Introduction

Yersinia is a genus of gram-negative enterobacteriaceae. Of the characterised species of Yersinia, three have been particularly well studied due to their pathogenicity to humans; Y.pestis, Y.pseudotuberculosis and Y.enterocolitica. Y.pestis is highly pathogeneic, resulting in a systemic disease (’plague’) which affects multiple organ systems; lungs, lymph nodes and blood vessels. Conversly, Y.pseudotuberculosis and Y.enterocolitica are enteropathogens, primarily affecting the gastrointestinal system where they can cause local inflammation, diarrhea and fever. Furthermore, while Y.pestis is transmitted through flea bites, Y.enterocolitica and Y.pseudotuberculosis infections are primarily the result of consuming contaminated food or water. Other Yersinia species are not thought to be pathogenic to humans.
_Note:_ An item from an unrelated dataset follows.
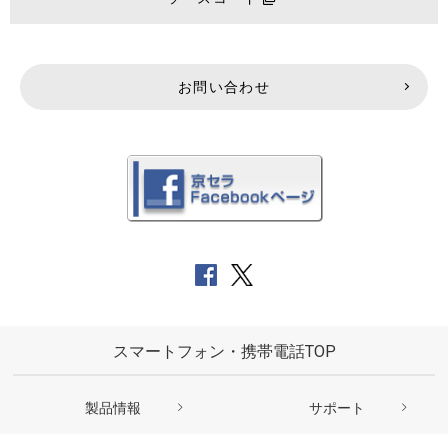
お問い合わせ
スマートフォン・携帯電話TOP
製品情報
サポート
Y.entrocolitica strains are particularly diverse, containing a spectrum of non-pathogenic (1A), mildly-pathogenic (2-5) and pathogenic (1B) biovars., which can be further differentiated based on serotype. Interestinly, while biovar 1A is primarily found in North America, non-pathogenic Y.enterocolitica are more common in Japan and Europe \cite{15493818}. Isolating the genomic features that determine the virulance of Yersinia is of major interest. Perhaps the most well established is the  70kb pYV plasmid which is common to all pathogenic Yersinia, including pathogenic members of Y.enterocolitica. Similarly the yersiniabactin gene cluster, located in the ’high-pathogenicity island’, is not evident in non-pathogenic Yersinia \cite{15493818}.
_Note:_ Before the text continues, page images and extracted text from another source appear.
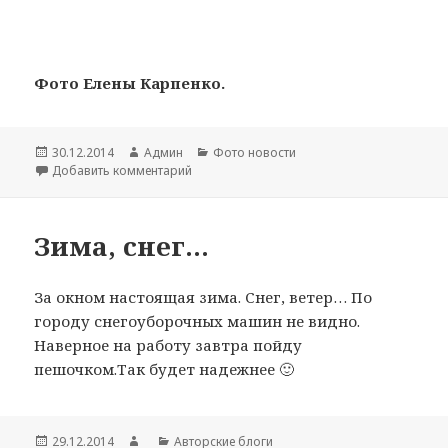
Фото Елены Карпенко.
Опубликовано
30.12.2014
Автор
Админ
Рубрики
Фото новости
Добавить комментарий
к записи 34-й батальон
Зима, снег…
За окном настоящая зима. Снег, ветер… По
городу снегоуборочных машин не видно.
Наверное на работу завтра пойду
пешочком.Так будет надежнее 🙂
Опубликовано
29.12.2014
Автор
Рубрики
Авторские блоги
Given the diversity within the Yersinia genus, the ability to quickly identify a Yersinia species from a sample is important for public health. This has been aided by the development of; i) high-throughput sequencing of whole bacterial genomes and, ii) curated databases of genomic features that confer pathogenicity to humans, such as YersinaBase (http://yersinia.um.edu.my/index.php/home/main). In this study we use a range of bioinformatic tools, on whole-genome sequence from an unknown Yersinia sample, in an attempt to correctly identify the species and to gauge the pathogenicity of the Yersinia on human health.